Just when you thought New York City’s nanny state could not get any more ridiculous, Mayor (or is it emperor?) Michael Bloomberg has announced a new public health initiative (a.k.a. a way to further strip New Yorkers of their freedoms). This time, he is going after your headphones.
“Now we didn't get to the new thing that the Mayor McFascist wants to put together for you,” Glenn said on radio this morning. “I think it's really good. He's concerned about your hearing. And he says the ear buds that you might wear now are too loud.”
The New York Post reported “health officials are planning a social-media campaign to warn young people about the risk of losing their hearing from listening to music at high volume on personal MP3 players.” The program will cost upwards of $250,000 and “will target teens and young adults… using social media sites like Facebook and Twitter.”
Nancy Clark, assistant commissioner of environmental-disease prevention at the New York City Health Department, told the Post, “With public and private support, a public-education campaign is being developed to raise awareness about safe use of personal music players… and risks of loud and long listening.”
He's going to spend a lot of taxpayer money,” Glenn said. “Sure you're in Iowa or Washington state saying, ‘that's why I don't live in New York.’ No, your money is going to New York City so Bloomberg can put together a nice little package to save the ears of New Yorkers because apparently they're too stupid to turn down the volume themselves.”
Under the guise of improving the quality-of-life in New York City, Nanny Bloomberg has banned salt, trans-fats, smoking, bottle-feeding infants, guns, soda, and Styrofoam, so naturally it is time to regulate what you listen to and how you listen to it.

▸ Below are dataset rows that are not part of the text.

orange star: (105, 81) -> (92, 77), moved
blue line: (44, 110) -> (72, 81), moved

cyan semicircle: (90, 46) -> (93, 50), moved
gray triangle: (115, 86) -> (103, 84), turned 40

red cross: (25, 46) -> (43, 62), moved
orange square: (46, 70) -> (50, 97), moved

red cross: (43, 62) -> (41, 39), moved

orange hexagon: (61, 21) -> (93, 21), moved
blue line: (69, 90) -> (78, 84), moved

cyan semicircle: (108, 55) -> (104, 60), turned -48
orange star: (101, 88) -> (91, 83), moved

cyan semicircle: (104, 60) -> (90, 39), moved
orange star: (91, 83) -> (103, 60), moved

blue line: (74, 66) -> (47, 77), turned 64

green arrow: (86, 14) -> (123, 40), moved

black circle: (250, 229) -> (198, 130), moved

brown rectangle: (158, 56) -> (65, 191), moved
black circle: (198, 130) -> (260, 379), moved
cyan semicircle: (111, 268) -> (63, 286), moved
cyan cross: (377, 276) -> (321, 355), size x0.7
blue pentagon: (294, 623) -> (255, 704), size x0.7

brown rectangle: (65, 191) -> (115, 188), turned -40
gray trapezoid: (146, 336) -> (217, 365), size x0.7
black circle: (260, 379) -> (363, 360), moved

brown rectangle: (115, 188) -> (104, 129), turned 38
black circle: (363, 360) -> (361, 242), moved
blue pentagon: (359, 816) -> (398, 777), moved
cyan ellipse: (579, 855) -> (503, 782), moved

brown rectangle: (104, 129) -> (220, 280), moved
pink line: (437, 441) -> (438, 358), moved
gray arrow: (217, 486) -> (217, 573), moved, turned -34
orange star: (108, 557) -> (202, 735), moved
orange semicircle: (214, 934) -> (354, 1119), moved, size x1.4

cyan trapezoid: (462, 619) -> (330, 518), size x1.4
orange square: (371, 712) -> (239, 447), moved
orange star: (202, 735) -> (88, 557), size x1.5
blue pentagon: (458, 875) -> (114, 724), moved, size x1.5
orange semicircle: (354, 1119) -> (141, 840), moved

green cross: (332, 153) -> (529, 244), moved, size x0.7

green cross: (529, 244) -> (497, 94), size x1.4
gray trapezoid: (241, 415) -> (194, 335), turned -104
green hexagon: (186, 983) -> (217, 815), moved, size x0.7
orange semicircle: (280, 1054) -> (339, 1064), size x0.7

“He's going to try first to educate,” Glenn said. “But if that doesn't work, which I don’t know, [New Yorkers] are too stupid to figure out the coffee and the soda with the pizza, so do you think they will figure the volume out? He's going to have to be regulating the ear buds – what can be sold, and what should be worn, and how loud things can get.”
“If you're against that, it's most likely it's just because you're an extremist,” Glenn concluded, “because [Bloomberg] knows better.”